Understanding Retail Big Data
Within the next two years, 30 percent of retailers will run out of storage capacity, according to The Edgell Knowledge Networks, and while nearly 80 percent are aware of the Retail Big Data concept, less than half understand the implications it has on their business. One immediate implication is clear, if retailers continue to ignore this issue they will be overrun by it.
Beyond the amount of data, the types and sources of the data are key to understanding and managing this growing stream of information. There are two types of data, structured and unstructured. Structured data is typically numbers and letters laid out in a consistent format that is readable and searchable by a computer or person. In retail, this data can come from the POS, alarms and access control, RFID and EAS, returns management, customer loyalty programs and much more. Unstructured data can be much larger, and can spawn an entirely new category of structured data. The primary form of unstructured retail data is video. But don’t be fooled, that single source is a huge data contributor. To provide some context, storing 30 days of footage from a high definition (HD) camera, running at 15 frames per second, requires nearly 1TB of space. And that’s just one camera!
With that being said, the Retail Big Data concept becomes a bit clearer, but it still lacks a formalized definition. Not anymore.
Retail Big Data (n.) – The collection of large amounts of (structured and unstructured) data from multiple, disparate, and often unrelated systems into a single repository to enable retailers to more efficiently and effectively understand their business and their customers in a timely manner.
Managing Retail Big Data
Armed with a definition and a thorough understanding of the Retail Big Data epidemic, it’s time to take action. Here are four steps to help retailers turn their Big Data headaches into Big Data profits.
One way retailers can combat Big Data growth is through cloud storage solutions.

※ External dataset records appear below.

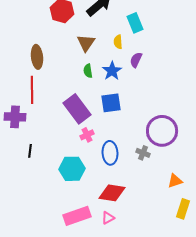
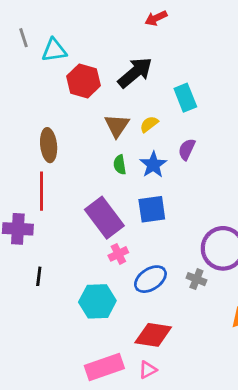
yellow semicircle: (118, 42) -> (149, 124), moved, turned 56
blue ellipse: (110, 153) -> (150, 279), turned 60

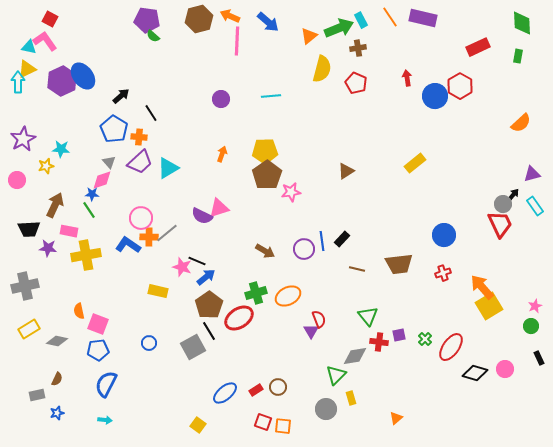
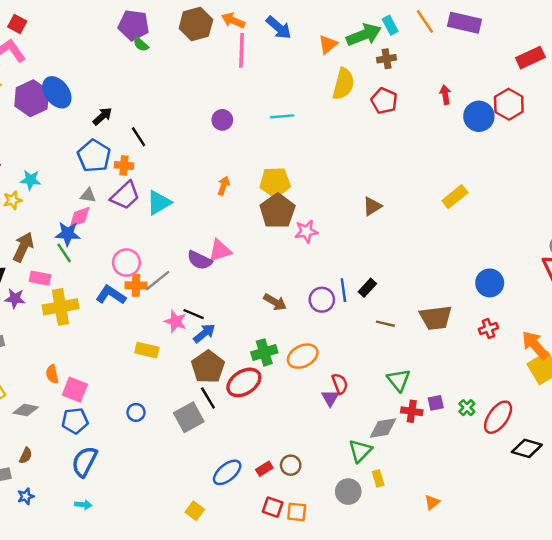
gray triangle: (109, 162) -> (88, 195), turned -40
blue star: (92, 194) -> (68, 234), size x1.5

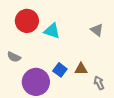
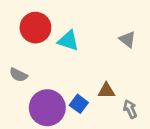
blue square: (60, 70) -> (79, 104), moved

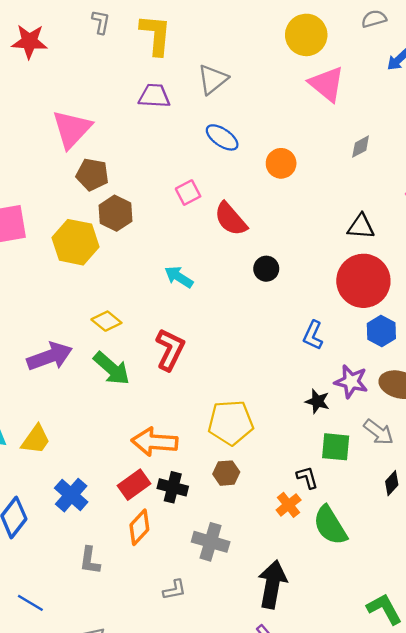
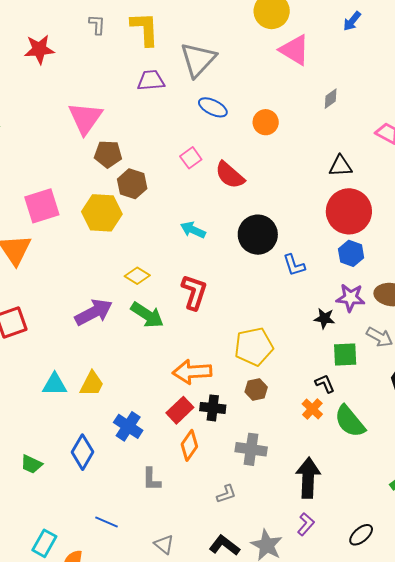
gray triangle: (213, 79) -> (198, 60), size x1.4
black circle: (266, 269) -> (258, 235), moved, size x1.8
blue hexagon: (381, 331) -> (351, 253), moved
blue L-shape: (313, 335) -> (294, 265), moved, turned -35

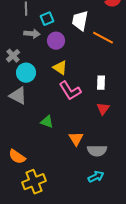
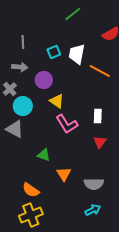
cyan square: (47, 19) -> (54, 52), moved
gray arrow: (32, 34) -> (20, 67), moved
purple circle: (56, 41) -> (44, 80), moved
orange triangle: (76, 139) -> (64, 174), moved
orange semicircle: (17, 157) -> (31, 190), moved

While some retailers may be hesitant to transition their entire system to cloud, due to the loss of data visibility, there is a middle ground that many retailers are taking advantage of – summary cloud storage. Many retailers are utilizing the cloud to store summary data from individual stores and enterprise headquarters for an enterprise-wide view of the retail chain. This approach allows retailers to retain their store-hosted data, to meet the individual store needs, yet also gain the larger bird’s eye view of integrated data in real-time, through cloud computing.
In one instance, a grocery chain’s inventory and TLog were not adding up following a recent bottled water promotion. With siloed data, the retailer would have needed to identify each of the item transactions, and then watch hours of surveillance footage to locate each bottled water scan. However, with a fully integrated system, a retailer can identify each of the bottled water transactions, and with the click of a button see the individual item being scanned. This technology allowed the grocer to uncover a major scanning issue. Rather than scanning the case of water that was on sale, the scanner read an individual bottle’s barcode, thus accounting for the inventory discrepancy and thousands of dollars in lost revenue.

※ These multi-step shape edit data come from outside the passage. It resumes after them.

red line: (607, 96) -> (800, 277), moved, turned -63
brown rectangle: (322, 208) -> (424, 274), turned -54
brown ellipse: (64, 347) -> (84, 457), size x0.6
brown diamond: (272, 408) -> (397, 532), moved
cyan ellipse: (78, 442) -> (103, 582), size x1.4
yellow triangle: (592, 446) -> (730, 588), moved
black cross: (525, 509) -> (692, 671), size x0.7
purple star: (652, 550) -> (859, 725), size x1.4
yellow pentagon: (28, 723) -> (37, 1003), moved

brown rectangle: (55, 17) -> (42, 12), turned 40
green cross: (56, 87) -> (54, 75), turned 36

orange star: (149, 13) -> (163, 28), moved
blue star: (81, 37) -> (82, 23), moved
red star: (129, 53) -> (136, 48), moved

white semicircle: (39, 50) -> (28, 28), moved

For example, one client set an alert for drops in average department sales. Since sales in the produce department had dropped below the specified figure, the manager got an immediate alert sent to his phone and email. Rather than finding out a week later and searching for an answer, he was able to call the store manager and determine that the department manager hadn’t come in, so the department had never been fully stocked for the day. The managers were able to rectify the situation in real-time and prevent further revenue loss.
No matter how you look at retail data, one thing is clear – it’s on the rise. In fact, the world's total data is more than doubling every two years, according to a 2011 IDC study. Retailers cannot afford to wait. Now is the time to get a handle on Big Data and prepare your company for the data surge. Is your store ready?